KARAR : Davanın reddi
Taraflar arasında İlk Derece Mahkemesinde görülen ve istinaf incelemesinden geçen alacak davasında verilen karar hakkında yapılan temyiz incelemesi sonucunda, Dairece İstanbul Bölge Adliye Mahkemesi 28. Hukuk Dairesi kararının kaldırılmasına ve İlk Derece Mahkemesi kararının bozulmasına karar verilmiştir.
İlk Derece Mahkemesince bozmaya uyularak yeniden yapılan yargılama sonucunda; davanın reddine karar verilmiştir.
İlk Derece Mahkemesi kararı davacı vekili tarafından temyiz edilmekle; kesinlik, süre, temyiz şartı ve diğer usul eksiklikleri yönünden yapılan ön inceleme sonucunda, temyiz dilekçesinin kabulüne karar verildikten ve Tetkik Hâkimi tarafından hazırlanan rapor dinlendikten sonra dosyadaki belgeler incelenip gereği düşünüldü:
I. DAVA
Davacı vekili dava dilekçesinde; müvekkilinin 11.10.2010-11.07.2014 tarihleri arasında davalı Şirketin Rusya'ya bulunan ... Fabrikasında aralıksız şekilde bakım teknisyeni olarak çalıştığını, en son net ücretinin 3.045,00 USD olduğunu, konaklama yardımı yapıldığını, haftanın 6 günü, 2 vardiya hâlinde, 12 saat üzerinden, 2 hafta 08.00-20.00 ve 2 hafta 20.00-08.00 saatleri arasında çalıştığını, işlerin yoğun olduğu zamanlarda çalışmaların 15-16 saat sürdüğünü, fazla çalışma ücretinin ödenmediğini, vardiya dönüşümlerine bağlı olarak ayda 2 hafta tatilinde çalıştığını, tüm dinî-millî ... günlerinde çalıştığını karşılığı ücretlerin ödenmediğini ileri sürerek fazla çalışma, hafta tatili, ulusal ... ve genel tatil ücreti alacaklarının davalıdan tahsiline karar verilmesini talep etmiştir.
II. CEVAP
Davalı vekili cevap dilekçesinde; davacının 2011-2014 yılları arasında ... Ltd.
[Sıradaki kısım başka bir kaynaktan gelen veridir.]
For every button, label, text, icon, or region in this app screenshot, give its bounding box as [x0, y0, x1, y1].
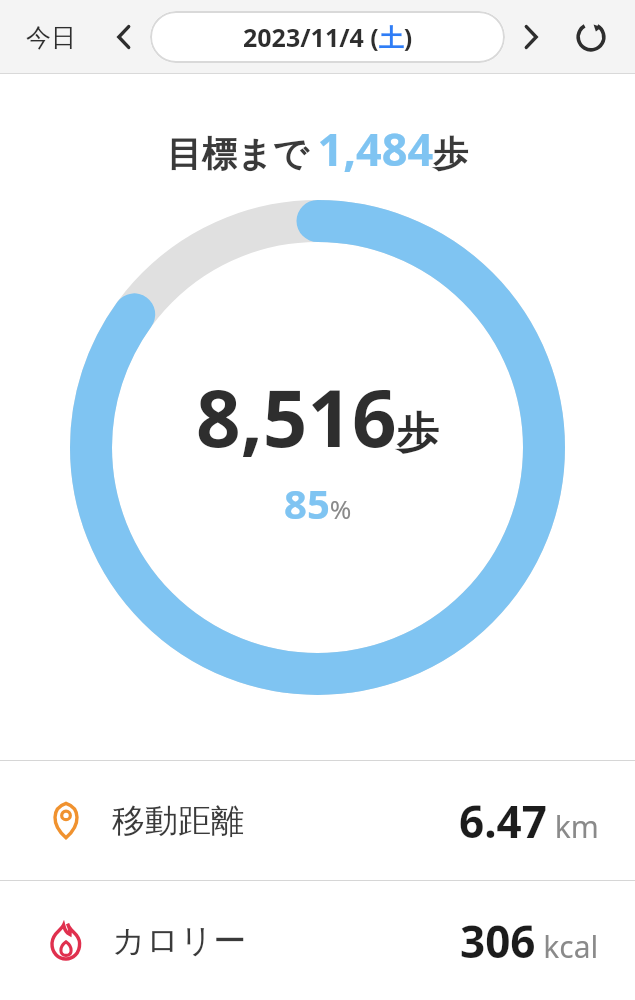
staticText: カロリー: [112, 920, 247, 962]
staticText: 8,516歩: [196, 364, 439, 470]
staticText: 306 kcal: [460, 911, 599, 971]
staticText: 目標まで 1,484歩: [0, 118, 635, 179]
button[interactable]: 2023/11/4 (土): [150, 11, 505, 63]
staticText: 2023/11/4 (土): [243, 20, 413, 54]
other: Calories: [44, 919, 88, 963]
button[interactable]: Previous day: [106, 19, 142, 55]
staticText: 今日: [26, 22, 76, 53]
button[interactable]: 今日: [22, 16, 80, 59]
staticText: 85%: [284, 476, 352, 530]
other: Distance: [44, 799, 88, 843]
staticText: 6.47 km: [459, 791, 599, 851]
button[interactable]: Calories: [0, 881, 635, 1000]
button[interactable]: Refresh: [569, 15, 613, 59]
button[interactable]: Next day: [513, 19, 549, 55]
staticText: 移動距離: [112, 800, 244, 842]
button[interactable]: Distance: [0, 761, 635, 880]
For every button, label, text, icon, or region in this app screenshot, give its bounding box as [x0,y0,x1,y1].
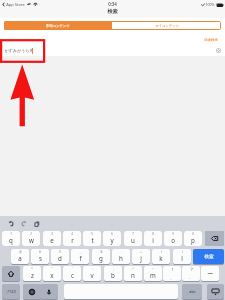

Rusya Fabrikasında çalıştığını, Şirketin Rusya Federasyonu kanunlarına göre kurulduğunu, davacının bu Şirket ile sözleşme imzaladığını, davanın Rusya'da bu Şirkete karşı açılması gerektiğini, yetki itirazında bulunduklarını zamanaşımı def'inde bulunduklarını, davanın belirsiz alacak davası olarak açılamayacağını, dava konusu uyuşmazlıkta Rusya hukukunun uygulanması gerektiğini, iddia edildiği gibi her gün fazla çalışma yapılmasının mümkün olmadığını, davacının diğer iddialarının da asılsız olduğunu, davacının Rusya'da çalıştığı değerlendirildiğinde, Rusya'da geçerli olan ... ve genel tatil günlerinin tespit edilmesi gerektiğini, davalı Şirkete karşı davaları bulunan tanıkların dinlenmesine muvafakat etmediklerini savunarak davanın istemiştir.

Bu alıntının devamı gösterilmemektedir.